Governance and visibility gaps are structural barriers blocking broader deployment. Economist Enterprise survey of 804 decision-makers reveals 98% experienced disruptive agent incidents; 2/3 cannot observe agent actions in real-time; only 30% have tested rollback capability. Organizations deploying AI faster than security can govern face 74% rollback rates (Sinch survey, 2,527 leaders); rollback is highest among mature governance teams (81%), indicating that structured oversight surfaces failures earlier and triggers disciplined recovery. Hallucination remains endemic: 30–33% on major models, and 88% of organizations lack full security approval. The human-review gate is not a temporary constraint but the practice's permanent competitive advantage. Where auto-draft workflows preserve agent judgment, escalation clarity, and approval gates, they deliver sustained gains. Where organizations attempt to remove the human layer, incident rates spike and projects stall—Air Canada's 2024 chatbot liability ruling established legal precedent that human review is a governance necessity, not optional.
— Gartner governance framework describes 'Advise' autonomy level (AI generates drafts/recommendations, humans review all outputs).

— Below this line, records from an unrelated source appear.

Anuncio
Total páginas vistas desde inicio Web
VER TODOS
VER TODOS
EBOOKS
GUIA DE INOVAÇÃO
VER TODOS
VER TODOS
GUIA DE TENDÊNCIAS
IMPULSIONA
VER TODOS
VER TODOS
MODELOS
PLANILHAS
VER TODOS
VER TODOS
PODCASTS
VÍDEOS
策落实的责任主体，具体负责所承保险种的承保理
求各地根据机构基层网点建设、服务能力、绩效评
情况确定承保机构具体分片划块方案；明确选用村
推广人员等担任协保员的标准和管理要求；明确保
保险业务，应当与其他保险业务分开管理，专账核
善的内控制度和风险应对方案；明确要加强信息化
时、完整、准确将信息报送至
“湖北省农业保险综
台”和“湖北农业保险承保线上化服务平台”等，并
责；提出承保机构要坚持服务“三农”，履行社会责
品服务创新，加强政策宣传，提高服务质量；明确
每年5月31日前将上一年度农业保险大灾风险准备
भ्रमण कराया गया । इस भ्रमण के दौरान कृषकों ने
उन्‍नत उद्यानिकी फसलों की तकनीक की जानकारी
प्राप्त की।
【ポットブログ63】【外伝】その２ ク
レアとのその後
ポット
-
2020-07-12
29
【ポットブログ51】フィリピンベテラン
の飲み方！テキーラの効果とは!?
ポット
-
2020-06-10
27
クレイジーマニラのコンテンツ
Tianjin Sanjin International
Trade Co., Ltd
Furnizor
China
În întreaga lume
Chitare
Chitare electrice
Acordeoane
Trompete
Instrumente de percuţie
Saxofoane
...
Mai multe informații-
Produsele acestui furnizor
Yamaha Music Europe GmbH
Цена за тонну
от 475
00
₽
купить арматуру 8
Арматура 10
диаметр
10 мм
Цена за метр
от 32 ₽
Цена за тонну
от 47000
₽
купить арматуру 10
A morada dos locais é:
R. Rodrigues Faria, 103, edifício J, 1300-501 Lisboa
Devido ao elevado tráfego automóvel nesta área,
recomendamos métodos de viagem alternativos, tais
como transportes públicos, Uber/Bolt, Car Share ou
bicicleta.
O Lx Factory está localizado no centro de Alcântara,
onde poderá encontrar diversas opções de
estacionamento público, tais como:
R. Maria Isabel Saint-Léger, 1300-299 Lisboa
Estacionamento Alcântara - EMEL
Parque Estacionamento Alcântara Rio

Predicts 40% enterprise demotions by 2027 due to governance gaps discovered post-deployment.
— Cresta positions agent assist as augmentation layer in 3-tier system. Reports 78% of customer conversations handled by humans+AI together; advocates governance-first approach before automation deployment.
— Economist Enterprise survey (804 decision-makers): 98% experienced disruptive agent incidents; 2/3 cannot observe what agents did; only 30% have robust rollback capability. Structural visibility gap validates human review necessity.
— Multiple named organizations (Air Canada, Klarna, Zillow, Morgan Stanley, NHS) with documented autonomous agent failures. Provides critical negative evidence validating necessity of human review gates in production.
— SoftwareSeni analysis: only 12% of pilots reach production; successful deployments kept humans in loop 60-90 days; failed ones averaged <2 weeks. Human-in-loop timing is single largest success factor.
— Documents Air Canada chatbot legal liability precedent (2024 court ruling); argues approval/review layers prevent cascading errors. Validates human review as both governance necessity and competitive advantage.
— Call It Dev reliability guide: 70-80% of interactions handled cleanly, 10-20% ambiguous/risky, small remainder hard. Human-in-the-loop on hard 20% and staged rollout are core reliability practices.
— Resolx survey (17,170 businesses, 37M conversations): 38.7% resolution time improvement, 42.4% CSAT lift with AI writing assistants. Explicitly defines auto-draft as agent-workflow integration tool, not autoresponder.